Yalnız bu haftasonu biraz fazla hamur işi kaçırdım, hafta içi telafi edeceğim. Cumartesi gecesi canım aniden peynirli ev poğaçası isteyince saat 22.30 da kardeşim kalkıp bana poğaça yaptı, inanmazsınız yatmadan önce tam 5 tane yedim. Ben de Cumartesi öğleden sonra sosyete mantısı yapmıştım. Yemekte de 2 gün boyunca onu yedik o nedenle hamura doydum denilebilir. Bu hafta çok dikkatli besleneceğim...

Peynirli ev poğaçası

Son olarak saçlarımı boyayamadığım için çok mutsuzum, böyle çingene gibi iki renk saçla gezmek özellikle de benim gibi çalışan, insan içine çıkan bir kadın için hiç hoş değil. İlk fırsatta kendi rengime boyayıp bu meseleyi çözmeyi düşünüyorum.

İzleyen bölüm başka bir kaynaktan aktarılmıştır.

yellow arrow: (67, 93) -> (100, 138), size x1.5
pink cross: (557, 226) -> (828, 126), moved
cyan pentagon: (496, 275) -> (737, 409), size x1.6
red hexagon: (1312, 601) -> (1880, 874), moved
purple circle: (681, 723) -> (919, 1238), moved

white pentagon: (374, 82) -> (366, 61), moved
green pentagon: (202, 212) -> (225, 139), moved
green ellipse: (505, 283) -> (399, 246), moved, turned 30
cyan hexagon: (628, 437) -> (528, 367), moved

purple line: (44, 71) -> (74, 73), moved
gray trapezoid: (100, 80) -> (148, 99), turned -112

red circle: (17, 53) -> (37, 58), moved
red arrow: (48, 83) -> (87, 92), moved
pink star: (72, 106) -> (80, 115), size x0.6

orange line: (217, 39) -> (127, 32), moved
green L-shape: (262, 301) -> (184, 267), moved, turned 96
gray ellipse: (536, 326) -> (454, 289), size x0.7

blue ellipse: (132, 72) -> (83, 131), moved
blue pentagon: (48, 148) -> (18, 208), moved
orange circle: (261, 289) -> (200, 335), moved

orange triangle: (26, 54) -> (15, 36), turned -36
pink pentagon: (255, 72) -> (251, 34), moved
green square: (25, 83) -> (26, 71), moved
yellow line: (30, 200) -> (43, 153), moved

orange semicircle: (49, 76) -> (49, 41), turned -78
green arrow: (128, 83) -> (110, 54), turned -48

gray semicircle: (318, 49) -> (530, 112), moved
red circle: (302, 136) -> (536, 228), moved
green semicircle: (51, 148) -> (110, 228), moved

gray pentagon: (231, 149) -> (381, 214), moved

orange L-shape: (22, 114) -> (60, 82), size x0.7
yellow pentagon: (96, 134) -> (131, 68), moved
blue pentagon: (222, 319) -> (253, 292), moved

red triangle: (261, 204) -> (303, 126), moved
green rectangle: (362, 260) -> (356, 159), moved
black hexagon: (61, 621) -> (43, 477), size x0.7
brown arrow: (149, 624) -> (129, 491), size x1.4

Neyseki hiç beyaz saçım yok...

Şimdilik bu kadar özet yeter, yine uzadı. Sanırım 2-3 gün içinde eski formatta yazmaya devam edebilirim. Yorumların hepsine dönüş yapamadığım için çok özür dilerim. Takip etmeye devam ederseniz çok mutlu olacağım (olacağız :)

Sevgilerimle...

Diyetisyen Serap Orak Tufan
23 Aralık Pazar 2012




Related Posts Plugin for WordPress, Blogger...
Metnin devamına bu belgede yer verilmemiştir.